Pagina Precedente

Il Codice da Vinci: la storia è un'altra cosa

Pagina Successiva

  E’ singolare che, anche nella cultura, o nell’arte, oppure in politica o, perché no, nella religione (come in questo caso), combattere con chi distorce la realtà, crea falsi miti o mostri e rovescia la verità attraverso un linguaggio “strumentale” e retorico, non è facile perché le spiegazioni, che pur ci sono, a volte risultano così complicate e lunghe da articolare che quasi sempre la maggioranza della gente preferisce seguire la “via più semplice o più breve” da capire.

Dan Brown non sta tanto scrivendo malamente quanto scrivendo in un modo particolare, calcolato al meglio per attirare il pubblico femminile (le donne, dopo tutto, comprano la maggior parte dei libri della nazione).

Mentre l’ampio uso delle formule romanzesche può essere il segreto della celebrità di Brown, il suo messaggio anti-cristiano non può avergli fatto male nei circoli editoriali: Il Codice Da Vinci ha debuttato in cima alla lista dei best-seller del New York Times.

Uno scrittore che pensa che i Merovingi abbiano fondato Parigi e dimentica che i papi un tempo vivevano ad Avignone, è difficile sia un ricercatore modello. E che affermi che la Chiesa abbia bruciato cinque milioni di donne in quanto streghe mostra un’ignoranza intenzionale — e in malafede — del dato storico.

L’anti-cattolicesimo: una nuova–vecchia moda

Nel romanzo si afferma che Gesù Cristo non ha condotto la vita di castità che gli si attribuisce, ma ha avuto moglie e figli. Che la comunità cristiana dopo la sua morte ha violato i diritti della moglie, che avrebbe dovuto essere la sua erede. Che per nascondere questa verità i cristiani nel corso della loro storia hanno assassinato migliaia, anzi milioni di persone. Che un santo, Josemaría Escrivá (1902-1975), fondatore dell’Opus Dei, scomparso da pochi anni era in realtà il capo di una banda di delinquenti. Che un nuovo Papa progressista ha deciso di rescindere i legami fra la Chiesa e l’Opus Dei.

Il romanzo in questione ha venduto tre milioni e mezzo di copie negli Stati Uniti, è sbarcato anche in Italia e la Sony ne sta traendo un film per il quale è già cominciata una propaganda internazionale. Il successo di questo prodotto è un’altra prova del fatto che l’anti-cattolicesimo non è ancora demodé.

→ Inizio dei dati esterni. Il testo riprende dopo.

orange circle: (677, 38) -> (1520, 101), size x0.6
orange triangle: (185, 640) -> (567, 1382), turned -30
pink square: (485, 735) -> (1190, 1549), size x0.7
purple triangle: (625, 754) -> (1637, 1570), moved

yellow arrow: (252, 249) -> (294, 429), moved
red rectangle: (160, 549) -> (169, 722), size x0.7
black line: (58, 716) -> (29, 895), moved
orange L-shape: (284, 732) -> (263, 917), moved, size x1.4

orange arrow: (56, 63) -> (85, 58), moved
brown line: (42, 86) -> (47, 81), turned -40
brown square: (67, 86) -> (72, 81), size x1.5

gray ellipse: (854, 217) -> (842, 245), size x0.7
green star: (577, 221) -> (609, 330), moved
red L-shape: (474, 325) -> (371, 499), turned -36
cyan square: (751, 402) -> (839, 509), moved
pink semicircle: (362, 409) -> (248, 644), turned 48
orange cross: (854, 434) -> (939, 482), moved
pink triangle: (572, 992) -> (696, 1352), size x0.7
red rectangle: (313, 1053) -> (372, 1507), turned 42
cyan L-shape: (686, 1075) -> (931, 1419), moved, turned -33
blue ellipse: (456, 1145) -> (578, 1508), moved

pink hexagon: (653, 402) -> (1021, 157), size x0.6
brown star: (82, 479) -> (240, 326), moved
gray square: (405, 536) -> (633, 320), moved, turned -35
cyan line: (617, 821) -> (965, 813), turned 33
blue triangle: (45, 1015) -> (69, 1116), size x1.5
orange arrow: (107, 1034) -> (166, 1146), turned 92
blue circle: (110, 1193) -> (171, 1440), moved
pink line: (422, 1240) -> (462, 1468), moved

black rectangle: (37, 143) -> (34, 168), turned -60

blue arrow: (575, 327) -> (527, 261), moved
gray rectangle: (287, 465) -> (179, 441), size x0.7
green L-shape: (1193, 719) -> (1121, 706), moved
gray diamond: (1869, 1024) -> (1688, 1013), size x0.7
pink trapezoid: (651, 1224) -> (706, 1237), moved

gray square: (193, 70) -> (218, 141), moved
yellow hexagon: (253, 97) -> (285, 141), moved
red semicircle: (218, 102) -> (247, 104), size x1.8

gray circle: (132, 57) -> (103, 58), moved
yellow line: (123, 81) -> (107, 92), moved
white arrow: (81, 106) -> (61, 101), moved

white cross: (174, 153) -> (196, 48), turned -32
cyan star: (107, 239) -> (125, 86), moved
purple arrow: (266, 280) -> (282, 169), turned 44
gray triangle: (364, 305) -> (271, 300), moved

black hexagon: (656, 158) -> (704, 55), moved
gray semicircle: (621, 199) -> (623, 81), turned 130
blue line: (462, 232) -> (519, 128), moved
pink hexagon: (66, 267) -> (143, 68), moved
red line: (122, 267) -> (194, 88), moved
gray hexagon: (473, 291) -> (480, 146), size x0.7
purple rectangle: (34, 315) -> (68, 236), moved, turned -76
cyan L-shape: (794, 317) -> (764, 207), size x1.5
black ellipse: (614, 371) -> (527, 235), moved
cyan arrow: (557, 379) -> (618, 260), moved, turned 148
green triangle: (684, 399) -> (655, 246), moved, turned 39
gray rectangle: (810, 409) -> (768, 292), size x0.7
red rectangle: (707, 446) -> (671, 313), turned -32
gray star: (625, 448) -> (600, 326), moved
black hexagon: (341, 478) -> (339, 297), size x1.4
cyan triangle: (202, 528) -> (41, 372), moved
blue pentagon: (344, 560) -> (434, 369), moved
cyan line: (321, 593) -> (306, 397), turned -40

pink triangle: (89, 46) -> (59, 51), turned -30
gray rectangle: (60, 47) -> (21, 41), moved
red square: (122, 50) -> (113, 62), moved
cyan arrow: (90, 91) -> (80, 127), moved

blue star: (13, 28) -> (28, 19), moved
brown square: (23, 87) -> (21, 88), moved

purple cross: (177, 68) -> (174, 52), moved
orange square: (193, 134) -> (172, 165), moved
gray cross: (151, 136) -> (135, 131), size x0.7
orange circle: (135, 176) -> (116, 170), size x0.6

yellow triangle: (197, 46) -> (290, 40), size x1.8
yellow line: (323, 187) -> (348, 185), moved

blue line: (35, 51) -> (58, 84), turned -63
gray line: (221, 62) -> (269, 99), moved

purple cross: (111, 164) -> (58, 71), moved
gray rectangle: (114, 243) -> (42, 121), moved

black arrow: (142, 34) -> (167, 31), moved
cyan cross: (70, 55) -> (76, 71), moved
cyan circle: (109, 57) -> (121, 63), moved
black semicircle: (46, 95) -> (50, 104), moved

Il Codice Da Vinci mette in scena la caccia al Santo Graal. Quest’ultimo, secondo il romanzo, non è, come la tradizione ha sempre creduto, una coppa in cui fu raccolto il sangue di Cristo, ma una persona, Maria Maddalena sua moglie, che rappresenta il contenitore del suo sangue. La tomba perduta della Maddalena è dunque il vero Santo Graal. Gesù Cristo aveva affidato la sua Chiesa non a san Pietro ma a sua moglie, Maria Maddalena, che avrebbe dovuto proclamare la priorità del principio femminile.

Dan Brown ha composto uno scritto miserevole, un pasticcio ricercato atrocemente. Perciò, perché prendersi la briga di fare una lettura così ravvicinata di un romanzo senza valore? La risposta è semplice: Il Codice Da Vinci ottiene l’approvazione popolare. Quanti lettori inesperti scorgeranno le inesattezze e le menzogne propalate come verità nascoste? Facendo false affermazioni il libro infetta i lettori con una virulenta ostilità nei confronti del cattolicesimo. Se pure l’assalto di Brown alla Chiesa cattolica può essere un complimento ambiguo, ne avremmo fatto volentieri a meno.

Solo la diffusa ignoranza religiosa spiega come qualcuno possa prendere sul serio un tale cumulo di affermazioni a dir poco ridicole. Ci sono testi del primo secolo cristiano dove Gesù Cristo è chiaramente riconosciuto come Dio.